▶
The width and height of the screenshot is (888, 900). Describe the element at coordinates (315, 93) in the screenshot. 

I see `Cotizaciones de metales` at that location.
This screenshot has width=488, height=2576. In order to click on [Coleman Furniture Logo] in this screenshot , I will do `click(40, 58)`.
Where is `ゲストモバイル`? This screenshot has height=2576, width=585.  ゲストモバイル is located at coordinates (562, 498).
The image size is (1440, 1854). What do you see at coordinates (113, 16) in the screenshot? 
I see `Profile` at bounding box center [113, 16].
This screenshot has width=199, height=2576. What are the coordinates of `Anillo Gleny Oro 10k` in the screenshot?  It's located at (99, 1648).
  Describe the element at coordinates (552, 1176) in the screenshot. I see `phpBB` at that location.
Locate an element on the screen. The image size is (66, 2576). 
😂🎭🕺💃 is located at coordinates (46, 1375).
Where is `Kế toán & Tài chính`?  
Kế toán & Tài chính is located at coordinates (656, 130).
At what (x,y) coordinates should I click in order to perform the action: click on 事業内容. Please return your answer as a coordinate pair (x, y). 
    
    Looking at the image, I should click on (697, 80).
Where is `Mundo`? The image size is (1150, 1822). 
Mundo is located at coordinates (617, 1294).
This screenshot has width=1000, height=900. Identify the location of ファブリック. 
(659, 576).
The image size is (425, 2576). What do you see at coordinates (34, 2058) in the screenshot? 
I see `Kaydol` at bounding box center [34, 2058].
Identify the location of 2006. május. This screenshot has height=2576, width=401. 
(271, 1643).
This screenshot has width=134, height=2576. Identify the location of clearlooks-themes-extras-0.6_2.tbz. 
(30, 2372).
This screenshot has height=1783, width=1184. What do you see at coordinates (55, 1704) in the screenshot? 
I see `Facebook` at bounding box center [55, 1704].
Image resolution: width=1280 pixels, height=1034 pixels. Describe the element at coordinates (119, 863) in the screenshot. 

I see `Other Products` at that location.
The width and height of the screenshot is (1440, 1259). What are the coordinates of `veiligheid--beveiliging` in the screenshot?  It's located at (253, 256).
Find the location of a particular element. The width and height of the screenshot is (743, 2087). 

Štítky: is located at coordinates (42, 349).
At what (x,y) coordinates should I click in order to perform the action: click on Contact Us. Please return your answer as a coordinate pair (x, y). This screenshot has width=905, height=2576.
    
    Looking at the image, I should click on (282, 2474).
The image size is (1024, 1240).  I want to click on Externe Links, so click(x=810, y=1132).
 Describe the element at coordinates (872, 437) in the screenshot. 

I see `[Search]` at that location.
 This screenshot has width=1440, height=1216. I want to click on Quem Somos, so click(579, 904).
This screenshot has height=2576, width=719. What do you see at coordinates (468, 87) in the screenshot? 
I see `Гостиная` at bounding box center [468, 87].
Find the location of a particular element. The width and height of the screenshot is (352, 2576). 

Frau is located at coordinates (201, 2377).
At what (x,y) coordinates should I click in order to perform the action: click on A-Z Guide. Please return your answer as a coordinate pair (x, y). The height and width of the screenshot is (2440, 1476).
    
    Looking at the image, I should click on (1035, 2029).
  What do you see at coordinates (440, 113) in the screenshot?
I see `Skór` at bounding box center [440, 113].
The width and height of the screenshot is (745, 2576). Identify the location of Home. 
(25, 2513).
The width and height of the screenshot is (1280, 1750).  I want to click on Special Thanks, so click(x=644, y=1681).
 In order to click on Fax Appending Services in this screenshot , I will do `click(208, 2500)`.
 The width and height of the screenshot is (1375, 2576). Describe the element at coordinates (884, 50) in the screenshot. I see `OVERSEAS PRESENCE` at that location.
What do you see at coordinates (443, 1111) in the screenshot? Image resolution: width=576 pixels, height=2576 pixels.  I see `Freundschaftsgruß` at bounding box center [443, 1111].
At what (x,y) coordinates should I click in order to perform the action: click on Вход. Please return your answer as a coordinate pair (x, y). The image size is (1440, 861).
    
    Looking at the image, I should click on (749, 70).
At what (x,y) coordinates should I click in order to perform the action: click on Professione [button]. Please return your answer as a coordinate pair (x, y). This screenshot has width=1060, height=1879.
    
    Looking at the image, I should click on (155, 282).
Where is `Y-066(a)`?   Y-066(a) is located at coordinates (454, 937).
◀
# [Requirement]
Every line of the material above should be repeated exactly.

# [Solution for this task]
The width and height of the screenshot is (888, 900). Describe the element at coordinates (315, 93) in the screenshot. 

I see `Cotizaciones de metales` at that location.
This screenshot has width=488, height=2576. In order to click on [Coleman Furniture Logo] in this screenshot , I will do `click(40, 58)`.
Where is `ゲストモバイル`? This screenshot has height=2576, width=585.  ゲストモバイル is located at coordinates (562, 498).
The image size is (1440, 1854). What do you see at coordinates (113, 16) in the screenshot? 
I see `Profile` at bounding box center [113, 16].
This screenshot has width=199, height=2576. What are the coordinates of `Anillo Gleny Oro 10k` in the screenshot?  It's located at (99, 1648).
  Describe the element at coordinates (552, 1176) in the screenshot. I see `phpBB` at that location.
Locate an element on the screen. The image size is (66, 2576). 
😂🎭🕺💃 is located at coordinates (46, 1375).
Where is `Kế toán & Tài chính`?  
Kế toán & Tài chính is located at coordinates (656, 130).
At what (x,y) coordinates should I click in order to perform the action: click on 事業内容. Please return your answer as a coordinate pair (x, y). 
    
    Looking at the image, I should click on (697, 80).
Where is `Mundo`? The image size is (1150, 1822). 
Mundo is located at coordinates (617, 1294).
This screenshot has width=1000, height=900. Identify the location of ファブリック. 
(659, 576).
The image size is (425, 2576). What do you see at coordinates (34, 2058) in the screenshot? 
I see `Kaydol` at bounding box center [34, 2058].
Identify the location of 2006. május. This screenshot has height=2576, width=401. 
(271, 1643).
This screenshot has width=134, height=2576. Identify the location of clearlooks-themes-extras-0.6_2.tbz. 
(30, 2372).
This screenshot has height=1783, width=1184. What do you see at coordinates (55, 1704) in the screenshot? 
I see `Facebook` at bounding box center [55, 1704].
Image resolution: width=1280 pixels, height=1034 pixels. Describe the element at coordinates (119, 863) in the screenshot. 

I see `Other Products` at that location.
The width and height of the screenshot is (1440, 1259). What are the coordinates of `veiligheid--beveiliging` in the screenshot?  It's located at (253, 256).
Find the location of a particular element. The width and height of the screenshot is (743, 2087). 

Štítky: is located at coordinates (42, 349).
At what (x,y) coordinates should I click in order to perform the action: click on Contact Us. Please return your answer as a coordinate pair (x, y). This screenshot has width=905, height=2576.
    
    Looking at the image, I should click on (282, 2474).
The image size is (1024, 1240).  I want to click on Externe Links, so click(x=810, y=1132).
 Describe the element at coordinates (872, 437) in the screenshot. 

I see `[Search]` at that location.
 This screenshot has width=1440, height=1216. I want to click on Quem Somos, so click(579, 904).
This screenshot has height=2576, width=719. What do you see at coordinates (468, 87) in the screenshot? 
I see `Гостиная` at bounding box center [468, 87].
Find the location of a particular element. The width and height of the screenshot is (352, 2576). 

Frau is located at coordinates (201, 2377).
At what (x,y) coordinates should I click in order to perform the action: click on A-Z Guide. Please return your answer as a coordinate pair (x, y). The height and width of the screenshot is (2440, 1476).
    
    Looking at the image, I should click on (1035, 2029).
  What do you see at coordinates (440, 113) in the screenshot?
I see `Skór` at bounding box center [440, 113].
The width and height of the screenshot is (745, 2576). Identify the location of Home. 
(25, 2513).
The width and height of the screenshot is (1280, 1750).  I want to click on Special Thanks, so click(x=644, y=1681).
 In order to click on Fax Appending Services in this screenshot , I will do `click(208, 2500)`.
 The width and height of the screenshot is (1375, 2576). Describe the element at coordinates (884, 50) in the screenshot. I see `OVERSEAS PRESENCE` at that location.
What do you see at coordinates (443, 1111) in the screenshot? Image resolution: width=576 pixels, height=2576 pixels.  I see `Freundschaftsgruß` at bounding box center [443, 1111].
At what (x,y) coordinates should I click in order to perform the action: click on Вход. Please return your answer as a coordinate pair (x, y). The image size is (1440, 861).
    
    Looking at the image, I should click on (749, 70).
At what (x,y) coordinates should I click in order to perform the action: click on Professione [button]. Please return your answer as a coordinate pair (x, y). This screenshot has width=1060, height=1879.
    
    Looking at the image, I should click on (155, 282).
Where is `Y-066(a)`?   Y-066(a) is located at coordinates (454, 937).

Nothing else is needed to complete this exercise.